#### STORED DATA ####

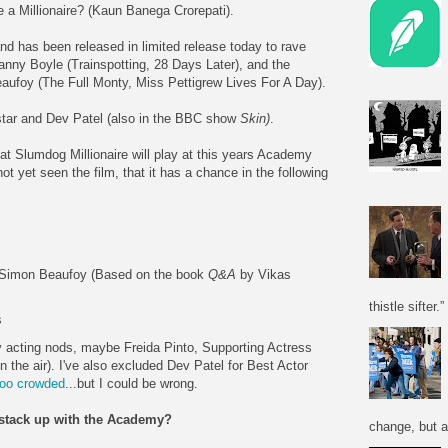
 a Millionaire? (Kaun Banega Crorepati).
nd has been released in limited release today to rave
Danny Boyle (Trainspotting, 28 Days Later), and the
aufoy (The Full Monty, Miss Pettigrew Lives For A Day).
 star and Dev Patel (also in the BBC show
Skin)
.
 that Slumdog Millionaire will play at this years Academy
ot yet seen the film, that it has a chance in the following
 Simon Beaufoy (Based on the book
Q&A
by Vikas
thistle sifter.”
s
any acting nods, maybe Freida Pinto, Supporting Actress
n the air). I've also excluded Dev Patel for Best Actor
too crowded
...but I could be wrong.
l stack up with the Academy?
change, but a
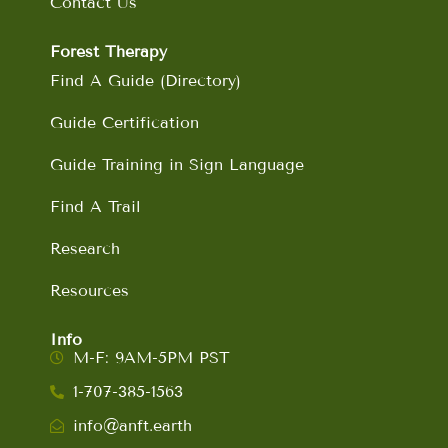
Contact Us
Forest Therapy
Find A Guide (Directory)
Guide Certification
Guide Training in Sign Language
Find A Trail
Research
Resources
Info
M-F: 9AM-5PM PST
1-707-385-1563
info@anft.earth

####

=== INSTRUCTIONS FOR THE TASK ===
Take from the entries every line that has the string "Guide".

=== WORKED SOLUTION ===
Find A Guide (Directory)
Guide Certification
Guide Training in Sign Language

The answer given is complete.